(Your task):
Please output every entry below exactly as written, leaving out any pictures.

(Input for this task):

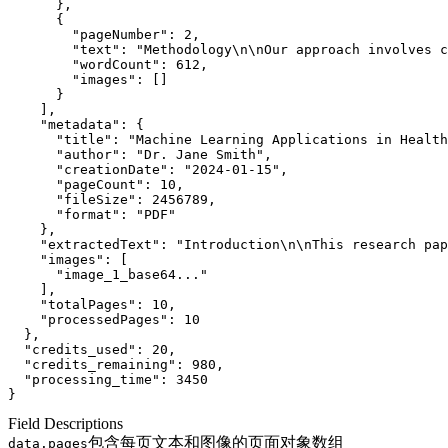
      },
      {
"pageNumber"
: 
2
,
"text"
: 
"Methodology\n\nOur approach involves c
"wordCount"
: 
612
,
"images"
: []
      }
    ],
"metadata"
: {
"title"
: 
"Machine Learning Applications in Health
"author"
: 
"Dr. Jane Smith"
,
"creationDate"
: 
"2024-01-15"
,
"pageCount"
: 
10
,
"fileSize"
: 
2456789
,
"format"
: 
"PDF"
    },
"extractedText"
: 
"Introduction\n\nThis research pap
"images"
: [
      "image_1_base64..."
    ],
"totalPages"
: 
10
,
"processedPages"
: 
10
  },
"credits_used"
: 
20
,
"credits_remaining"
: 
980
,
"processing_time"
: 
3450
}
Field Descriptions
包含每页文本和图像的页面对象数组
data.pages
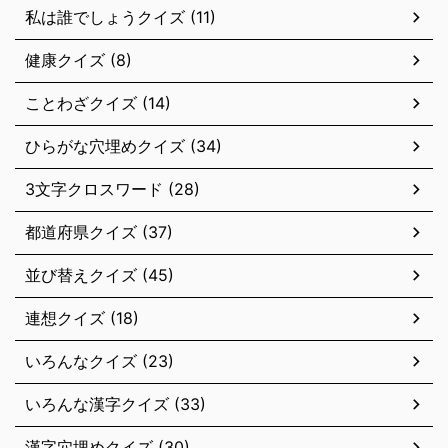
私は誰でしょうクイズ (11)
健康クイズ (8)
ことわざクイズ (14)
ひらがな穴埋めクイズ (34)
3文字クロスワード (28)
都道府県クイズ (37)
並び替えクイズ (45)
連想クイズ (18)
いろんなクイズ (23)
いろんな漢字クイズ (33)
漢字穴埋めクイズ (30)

(Result):
      },
      {
"pageNumber"
: 
2
,
"text"
: 
"Methodology\n\nOur approach involves c
"wordCount"
: 
612
,
"images"
: []
      }
    ],
"metadata"
: {
"title"
: 
"Machine Learning Applications in Health
"author"
: 
"Dr. Jane Smith"
,
"creationDate"
: 
"2024-01-15"
,
"pageCount"
: 
10
,
"fileSize"
: 
2456789
,
"format"
: 
"PDF"
    },
"extractedText"
: 
"Introduction\n\nThis research pap
"images"
: [
      "image_1_base64..."
    ],
"totalPages"
: 
10
,
"processedPages"
: 
10
  },
"credits_used"
: 
20
,
"credits_remaining"
: 
980
,
"processing_time"
: 
3450
}
Field Descriptions
包含每页文本和图像的页面对象数组
data.pages
私は誰でしょうクイズ (11)
健康クイズ (8)
ことわざクイズ (14)
ひらがな穴埋めクイズ (34)
3文字クロスワード (28)
都道府県クイズ (37)
並び替えクイズ (45)
連想クイズ (18)
いろんなクイズ (23)
いろんな漢字クイズ (33)
漢字穴埋めクイズ (30)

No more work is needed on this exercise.